# To do:
With the pictures omitted, set down exactly the lines from the one that contains "Matériel de Gymnastique & Sports Artistiques" through the last line of the data.

┌────────

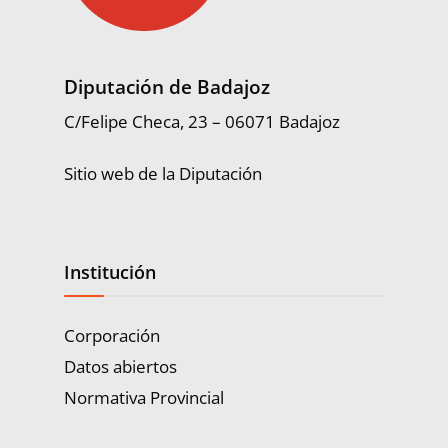
Diputación de Badajoz
C/Felipe Checa, 23 – 06071 Badajoz
Sitio web de la Diputación
Institución
Corporación
Datos abiertos
Normativa Provincial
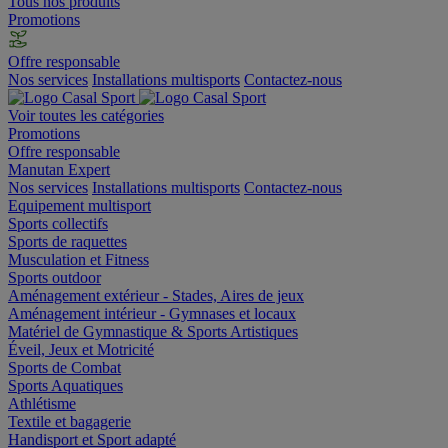
Tous nos produits
Promotions
Offre responsable
Nos services
Installations multisports
Contactez-nous
Voir toutes les catégories
Promotions
Offre responsable
Manutan Expert
Nos services
Installations multisports
Contactez-nous
Equipement multisport
Sports collectifs
Sports de raquettes
Musculation et Fitness
Sports outdoor
Aménagement extérieur - Stades, Aires de jeux
Aménagement intérieur - Gymnases et locaux
Matériel de Gymnastique & Sports Artistiques
Éveil, Jeux et Motricité
Sports de Combat
Sports Aquatiques
Athlétisme
Textile et bagagerie
Handisport et Sport adapté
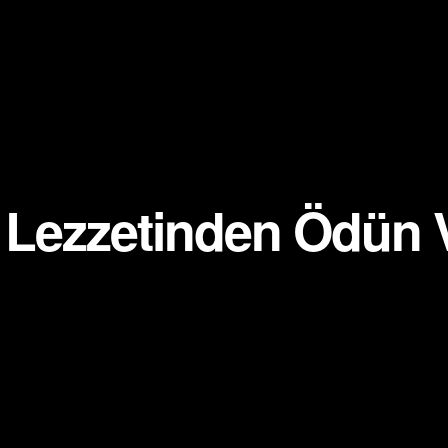
: Lezzetinden Ödün 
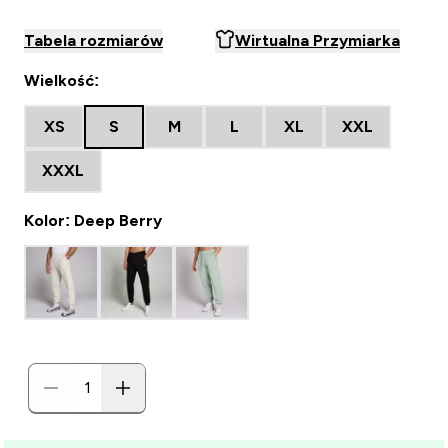
Tabela rozmiarów
Wirtualna Przymiarka
Wielkość:
XS
S
M
L
XL
XXL
XXXL
Kolor: Deep Berry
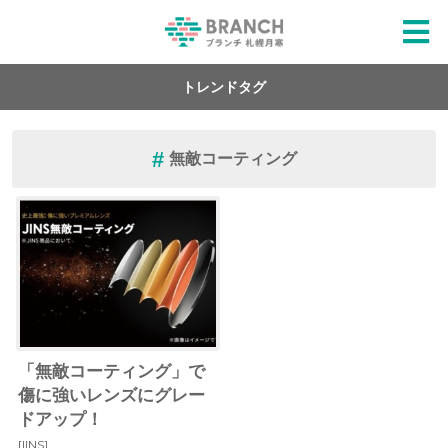
トレンドタグ
無敵コーティング
「無敵コーティング」で
傷に強いレンズにグレー
ドアップ！
[JINS]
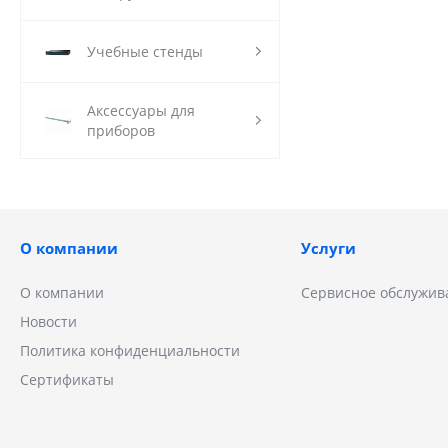
Учебные стенды
Аксессуары для
приборов
О компании
Услуги
О компании
Сервисное обслужив
Новости
Политика конфиденциальности
Сертификаты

└────────

# Solution to the exercise:
Matériel de Gymnastique & Sports Artistiques
Éveil, Jeux et Motricité
Sports de Combat
Sports Aquatiques
Athlétisme
Textile et bagagerie
Handisport et Sport adapté
: Lezzetinden Ödün 
Tabela rozmiarów
Wirtualna Przymiarka
Wielkość:
XS
S
M
L
XL
XXL
XXXL
Kolor: Deep Berry
トレンドタグ
無敵コーティング
「無敵コーティング」で
傷に強いレンズにグレー
ドアップ！
[JINS]
Учебные стенды
Аксессуары для
приборов
О компании
Услуги
О компании
Сервисное обслужив
Новости
Политика конфиденциальности
Сертификаты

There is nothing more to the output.